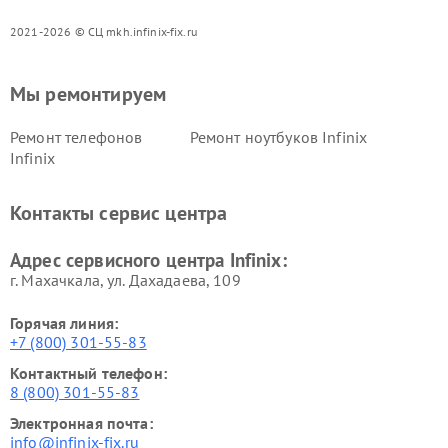
2021-2026 © СЦ mkh.infinix-fix.ru
Мы ремонтируем
Ремонт телефонов
Ремонт ноутбуков Infinix
Infinix
Контакты сервис центра
Адрес сервисного центра Infinix:
г. Махачкала, ул. Дахадаева, 109
Горячая линия:
+7 (800) 301-55-83
Контактный телефон:
8 (800) 301-55-83
Электронная почта:
info@infinix-fix.ru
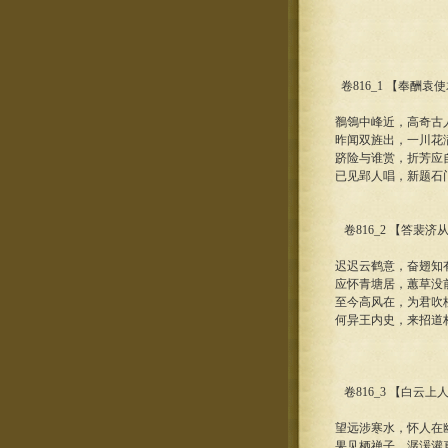
卷816_1 【奉酬
鶺鴒中峰近，高奇古
昨闻双旌出，一川花
跻险与谁赏，折芳应
已见郢人唱，新题石
卷816_2 【答裴济
迟迟云鹤意，奋翅知
应怀青塘居，蕙草没
至今高风在，为君吹
何异王内史，来招道
卷816_3 【白云
望远涉寒水，怀人在
果见栖禅子，潺湲灌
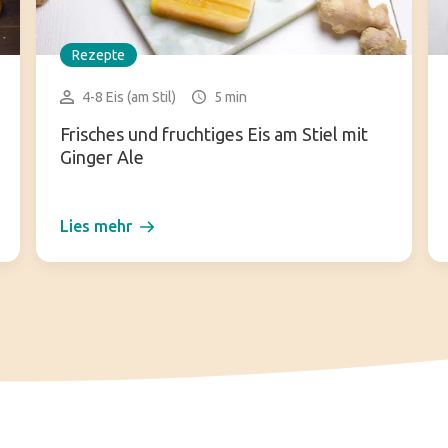
Rezepte
4-8 Eis (am Stil)
5 min
Frisches und fruchtiges Eis am Stiel mit
Ginger Ale
Lies mehr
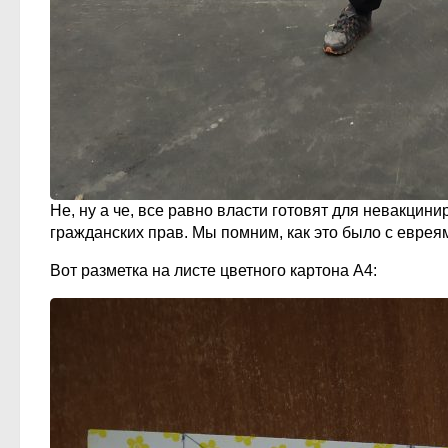
Не, ну а че, все равно власти готовят для невакцин
гражданских прав. Мы помним, как это было с евреям
Вот разметка на листе цветного картона А4:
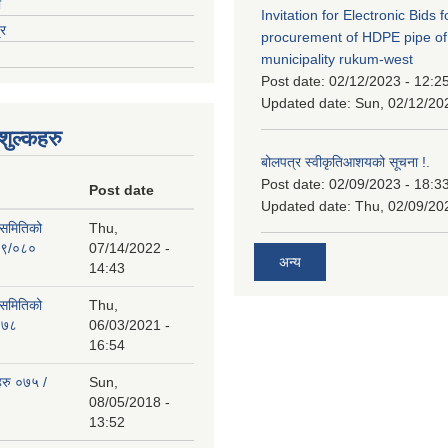
ा
Invitation for Electronic Bids f
्र
procurement of HDPE pipe of
municipality rukum-west
Post date:
02/12/2023 - 12:2
Updated date:
Sun, 02/12/20
ुल्कहरु
बोलपत्र स्वीकृतिआशयको सूचना !.
Post date:
02/09/2023 - 18:3
Post date
Updated date:
Thu, 02/09/20
 समितिको
Thu,
७९/०८०
07/14/2022 -
अन्य
14:43
 समितिको
Thu,
०७८
06/03/2021 -
16:54
हरु ०७५ /
Sun,
08/05/2018 -
13:52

• • • •

Leaving the pictures out, transcribe the entries above exactly as written.

▶ [Response area]
2021-2026 © СЦ mkh.infinix-fix.ru
Мы ремонтируем
Ремонт телефонов
Ремонт ноутбуков Infinix
Infinix
Контакты сервис центра
Адрес сервисного центра Infinix:
г. Махачкала, ул. Дахадаева, 109
Горячая линия:
+7 (800) 301-55-83
Контактный телефон:
8 (800) 301-55-83
Электронная почта:
info@infinix-fix.ru
卷816_1 【奉酬
鶺鴒中峰近，高奇古
昨闻双旌出，一川花
跻险与谁赏，折芳应
已见郢人唱，新题石
卷816_2 【答裴济
迟迟云鹤意，奋翅知
应怀青塘居，蕙草没
至今高风在，为君吹
何异王内史，来招道
卷816_3 【白云
望远涉寒水，怀人在
果见栖禅子，潺湲灌
Rezepte
4-8 Eis (am Stil)
5 min
Frisches und fruchtiges Eis am Stiel mit
Ginger Ale
Lies mehr
Не, ну а че, все равно власти готовят для невакцин
гражданских прав. Мы помним, как это было с евреям
Вот разметка на листе цветного картона А4:
ा
Invitation for Electronic Bids f
्र
procurement of HDPE pipe of
municipality rukum-west
Post date:
02/12/2023 - 12:2
Updated date:
Sun, 02/12/20
ुल्कहरु
बोलपत्र स्वीकृतिआशयको सूचना !.
Post date:
02/09/2023 - 18:3
Post date
Updated date:
Thu, 02/09/20
 समितिको
Thu,
७९/०८०
07/14/2022 -
अन्य
14:43
 समितिको
Thu,
०७८
06/03/2021 -
16:54
हरु ०७५ /
Sun,
08/05/2018 -
13:52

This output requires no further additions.